McNamara responded, "You bet I can do it." A heated discussion followed, with everyone in the room arguing against McNamara's proposed recommendation, but none of the arguments made a dent on McNamara, who gave no sign of changing his mind.
After what seemed like an eternity, Mills was finally able to persuade McNamara to back off, something not often done. Mills argued that the Ford family wouldn't agree to discontinue Lincoln, especially since the Continental Division had been dissolved only a year and a half earlier, and the Edsel was likely the next to go. Besides, Mills argued, it was unfair to employees, dealers, and customers to stop making Lincolns "cold turkey" without some sort of advance warning.

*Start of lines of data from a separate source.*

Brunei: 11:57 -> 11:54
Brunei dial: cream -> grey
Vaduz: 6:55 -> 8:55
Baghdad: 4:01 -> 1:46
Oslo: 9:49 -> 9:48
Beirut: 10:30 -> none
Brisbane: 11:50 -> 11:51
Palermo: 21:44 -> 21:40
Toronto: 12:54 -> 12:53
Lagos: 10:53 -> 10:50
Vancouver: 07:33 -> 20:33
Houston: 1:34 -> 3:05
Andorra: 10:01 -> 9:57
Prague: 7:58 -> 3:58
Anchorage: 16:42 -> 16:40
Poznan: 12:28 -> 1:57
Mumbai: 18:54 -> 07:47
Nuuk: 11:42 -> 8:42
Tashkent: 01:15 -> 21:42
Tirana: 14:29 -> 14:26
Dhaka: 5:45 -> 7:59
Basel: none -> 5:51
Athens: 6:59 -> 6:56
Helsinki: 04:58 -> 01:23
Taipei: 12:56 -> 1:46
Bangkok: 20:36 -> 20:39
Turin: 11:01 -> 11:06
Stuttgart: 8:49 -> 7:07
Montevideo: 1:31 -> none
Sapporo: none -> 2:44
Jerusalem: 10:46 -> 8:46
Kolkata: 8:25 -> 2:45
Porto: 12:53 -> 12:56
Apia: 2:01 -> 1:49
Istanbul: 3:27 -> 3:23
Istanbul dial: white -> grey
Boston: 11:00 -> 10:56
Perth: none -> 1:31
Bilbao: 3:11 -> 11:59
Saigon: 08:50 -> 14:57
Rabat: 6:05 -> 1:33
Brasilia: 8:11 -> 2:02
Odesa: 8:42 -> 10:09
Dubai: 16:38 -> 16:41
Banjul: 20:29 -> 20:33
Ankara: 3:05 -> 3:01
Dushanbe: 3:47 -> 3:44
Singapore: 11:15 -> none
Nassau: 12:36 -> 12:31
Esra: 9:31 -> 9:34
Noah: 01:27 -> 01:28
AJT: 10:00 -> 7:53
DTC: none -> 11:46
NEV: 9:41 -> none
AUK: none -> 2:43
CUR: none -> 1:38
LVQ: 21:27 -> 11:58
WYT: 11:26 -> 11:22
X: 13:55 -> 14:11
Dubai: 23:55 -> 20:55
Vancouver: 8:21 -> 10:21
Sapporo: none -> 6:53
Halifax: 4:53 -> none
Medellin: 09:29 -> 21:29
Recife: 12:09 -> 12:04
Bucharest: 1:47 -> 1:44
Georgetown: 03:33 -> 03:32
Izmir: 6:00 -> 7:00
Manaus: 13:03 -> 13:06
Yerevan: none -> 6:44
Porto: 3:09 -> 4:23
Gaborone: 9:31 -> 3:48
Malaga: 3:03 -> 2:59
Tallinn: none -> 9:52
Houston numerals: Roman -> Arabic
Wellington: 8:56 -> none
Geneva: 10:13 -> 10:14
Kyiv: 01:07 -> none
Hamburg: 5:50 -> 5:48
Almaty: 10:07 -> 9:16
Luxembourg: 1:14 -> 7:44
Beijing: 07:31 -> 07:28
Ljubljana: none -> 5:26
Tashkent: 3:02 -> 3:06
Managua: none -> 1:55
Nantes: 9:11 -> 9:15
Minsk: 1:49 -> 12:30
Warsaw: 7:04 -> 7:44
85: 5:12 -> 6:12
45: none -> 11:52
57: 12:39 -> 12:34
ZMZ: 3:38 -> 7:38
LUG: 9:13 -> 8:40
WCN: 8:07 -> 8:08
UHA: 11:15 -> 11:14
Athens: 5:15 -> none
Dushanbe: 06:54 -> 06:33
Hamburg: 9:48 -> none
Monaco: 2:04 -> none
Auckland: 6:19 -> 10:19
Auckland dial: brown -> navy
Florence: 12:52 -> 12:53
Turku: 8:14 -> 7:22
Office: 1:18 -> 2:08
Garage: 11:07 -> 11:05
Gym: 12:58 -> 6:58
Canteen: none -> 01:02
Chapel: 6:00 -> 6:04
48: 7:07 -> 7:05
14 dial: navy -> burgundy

McNamara reluctantly told Mills that he would agree to one more Lincoln production cycle, but only on specific conditions. One of the conditions was that the next Lincoln had to be a lot smaller.
Recalling the events of that meeting more than 40 years later, McNamara emphasized that his biggest concern was that future Lincolns had to make a profit. He told Mills, MacDonald, and Johnson that he had recently seen a clay model of a formal Continental-like Thunderbird downstairs in Engel's studio that had been rejected in favor of a sportier T-Bird proposal.
McNamara told them that if that design could be made into a four-door and profitably built as the new Lincoln, "without significantly increasing its size," he would "go with the program." According to Johnson, no one else in the room except Mills knew anything about the clay model to which McNamara was referring, but, as the meeting broke up, Mills turned to MacDonald and Johnson and said, "You'd better get down there ASAP. Your jobs are cut out for you!"
It was late when the meeting broke up, so, early the next morning, Johnson and one of his assistants, Bill Davis, hurried to the Styling Center to look at the clay model. When they saw it, they decided they really didn't know what McNamara meant about not making it significantly bigger.
They picked up the package drawings for the car and returned to Lincoln advanced engineering to study them. Ultimately, they decided not to take a chance, but to only lengthen the car the bare minimum needed to make it a four-door.
Johnson and Davis then returned to the Styling Center, where they asked Engel to lengthen the car by 10 inches, add two more doors, and also build a separate seating buck based on their hastily modified package drawings.